*WHAT YOU SHOULD DO:*
When you reach the line in the data below that contains "of entertainment. These events", please start repeating lines exactly, and stop after the line that contains "Dark / light mode", repeating nothing else.

[Dataset entries]
+ + + + + + +

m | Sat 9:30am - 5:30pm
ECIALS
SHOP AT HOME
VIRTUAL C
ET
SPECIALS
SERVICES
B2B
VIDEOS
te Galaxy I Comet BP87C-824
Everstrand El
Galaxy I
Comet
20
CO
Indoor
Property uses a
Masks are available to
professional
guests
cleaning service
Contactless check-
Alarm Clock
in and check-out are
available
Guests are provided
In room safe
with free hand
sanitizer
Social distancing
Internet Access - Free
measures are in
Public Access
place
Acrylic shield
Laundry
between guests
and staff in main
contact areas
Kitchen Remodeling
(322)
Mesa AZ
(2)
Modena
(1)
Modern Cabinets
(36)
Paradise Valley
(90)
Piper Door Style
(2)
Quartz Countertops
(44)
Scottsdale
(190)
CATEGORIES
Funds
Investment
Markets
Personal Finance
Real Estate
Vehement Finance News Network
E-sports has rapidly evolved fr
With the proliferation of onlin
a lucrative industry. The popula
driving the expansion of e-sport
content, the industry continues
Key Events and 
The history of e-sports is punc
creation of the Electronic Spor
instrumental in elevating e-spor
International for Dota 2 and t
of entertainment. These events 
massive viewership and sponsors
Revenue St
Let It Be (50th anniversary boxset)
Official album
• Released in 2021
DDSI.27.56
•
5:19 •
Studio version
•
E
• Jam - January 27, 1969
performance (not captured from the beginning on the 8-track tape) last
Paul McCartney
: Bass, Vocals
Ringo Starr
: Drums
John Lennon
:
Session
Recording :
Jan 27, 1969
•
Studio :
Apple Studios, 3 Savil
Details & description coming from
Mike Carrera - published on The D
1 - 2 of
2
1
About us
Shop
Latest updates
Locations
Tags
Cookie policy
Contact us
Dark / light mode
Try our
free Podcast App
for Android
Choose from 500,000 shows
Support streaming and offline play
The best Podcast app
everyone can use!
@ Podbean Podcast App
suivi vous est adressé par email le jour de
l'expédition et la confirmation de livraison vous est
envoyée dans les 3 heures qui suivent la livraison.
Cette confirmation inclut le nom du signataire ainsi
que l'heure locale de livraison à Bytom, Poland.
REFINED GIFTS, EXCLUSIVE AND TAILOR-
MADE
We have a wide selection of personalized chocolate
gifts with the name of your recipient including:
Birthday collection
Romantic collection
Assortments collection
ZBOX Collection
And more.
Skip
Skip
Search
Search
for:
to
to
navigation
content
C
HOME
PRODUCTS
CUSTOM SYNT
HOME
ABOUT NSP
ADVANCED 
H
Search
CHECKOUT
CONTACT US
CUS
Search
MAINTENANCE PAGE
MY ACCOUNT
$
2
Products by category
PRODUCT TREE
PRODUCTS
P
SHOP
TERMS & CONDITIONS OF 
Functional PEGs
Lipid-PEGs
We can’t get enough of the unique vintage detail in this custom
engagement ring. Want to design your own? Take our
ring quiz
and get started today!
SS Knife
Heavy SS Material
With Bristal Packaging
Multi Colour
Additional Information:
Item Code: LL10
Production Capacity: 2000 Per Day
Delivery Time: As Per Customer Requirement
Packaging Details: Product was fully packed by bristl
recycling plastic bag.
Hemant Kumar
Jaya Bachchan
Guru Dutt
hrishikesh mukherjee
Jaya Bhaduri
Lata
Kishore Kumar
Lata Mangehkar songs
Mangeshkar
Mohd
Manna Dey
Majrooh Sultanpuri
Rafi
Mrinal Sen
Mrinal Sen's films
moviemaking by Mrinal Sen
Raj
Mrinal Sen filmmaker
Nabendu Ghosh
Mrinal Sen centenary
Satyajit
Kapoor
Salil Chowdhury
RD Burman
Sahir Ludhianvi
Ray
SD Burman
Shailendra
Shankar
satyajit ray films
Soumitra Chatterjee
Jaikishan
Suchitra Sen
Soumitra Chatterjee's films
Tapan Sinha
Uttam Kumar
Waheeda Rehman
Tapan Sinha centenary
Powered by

+ + + + + + +

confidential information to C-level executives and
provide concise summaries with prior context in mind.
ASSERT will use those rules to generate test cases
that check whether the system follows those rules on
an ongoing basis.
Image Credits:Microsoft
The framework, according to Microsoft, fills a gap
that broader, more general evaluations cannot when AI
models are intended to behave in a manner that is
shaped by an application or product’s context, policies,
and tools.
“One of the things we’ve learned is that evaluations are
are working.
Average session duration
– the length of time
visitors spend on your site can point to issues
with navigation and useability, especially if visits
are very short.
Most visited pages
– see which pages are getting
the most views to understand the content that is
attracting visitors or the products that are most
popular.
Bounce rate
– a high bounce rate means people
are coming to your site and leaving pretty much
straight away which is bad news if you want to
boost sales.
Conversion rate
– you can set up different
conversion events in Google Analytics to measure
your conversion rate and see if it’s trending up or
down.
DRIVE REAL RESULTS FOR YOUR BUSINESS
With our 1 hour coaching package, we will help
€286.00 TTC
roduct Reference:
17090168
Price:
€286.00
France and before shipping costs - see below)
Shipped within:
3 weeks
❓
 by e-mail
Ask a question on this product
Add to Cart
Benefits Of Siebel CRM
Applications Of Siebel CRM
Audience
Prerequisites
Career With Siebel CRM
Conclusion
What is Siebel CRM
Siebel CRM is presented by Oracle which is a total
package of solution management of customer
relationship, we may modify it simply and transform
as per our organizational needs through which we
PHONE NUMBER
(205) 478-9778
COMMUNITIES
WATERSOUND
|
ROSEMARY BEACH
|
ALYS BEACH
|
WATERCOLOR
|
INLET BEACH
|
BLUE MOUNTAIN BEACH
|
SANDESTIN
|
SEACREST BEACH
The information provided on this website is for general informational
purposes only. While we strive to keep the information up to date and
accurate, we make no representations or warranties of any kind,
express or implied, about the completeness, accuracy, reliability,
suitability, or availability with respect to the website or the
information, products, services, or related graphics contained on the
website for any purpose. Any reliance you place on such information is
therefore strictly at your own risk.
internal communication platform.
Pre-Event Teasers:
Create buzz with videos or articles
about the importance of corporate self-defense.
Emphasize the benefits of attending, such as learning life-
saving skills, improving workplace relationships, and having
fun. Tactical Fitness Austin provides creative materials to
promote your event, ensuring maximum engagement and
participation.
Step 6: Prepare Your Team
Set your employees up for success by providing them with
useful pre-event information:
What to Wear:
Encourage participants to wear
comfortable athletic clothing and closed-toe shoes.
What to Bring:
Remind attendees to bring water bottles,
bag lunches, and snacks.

+ + + + + + +

*ANSWER TO THIS PROBLEM:*
of entertainment. These events 
massive viewership and sponsors
Revenue St
Let It Be (50th anniversary boxset)
Official album
• Released in 2021
DDSI.27.56
•
5:19 •
Studio version
•
E
• Jam - January 27, 1969
performance (not captured from the beginning on the 8-track tape) last
Paul McCartney
: Bass, Vocals
Ringo Starr
: Drums
John Lennon
:
Session
Recording :
Jan 27, 1969
•
Studio :
Apple Studios, 3 Savil
Details & description coming from
Mike Carrera - published on The D
1 - 2 of
2
1
About us
Shop
Latest updates
Locations
Tags
Cookie policy
Contact us
Dark / light mode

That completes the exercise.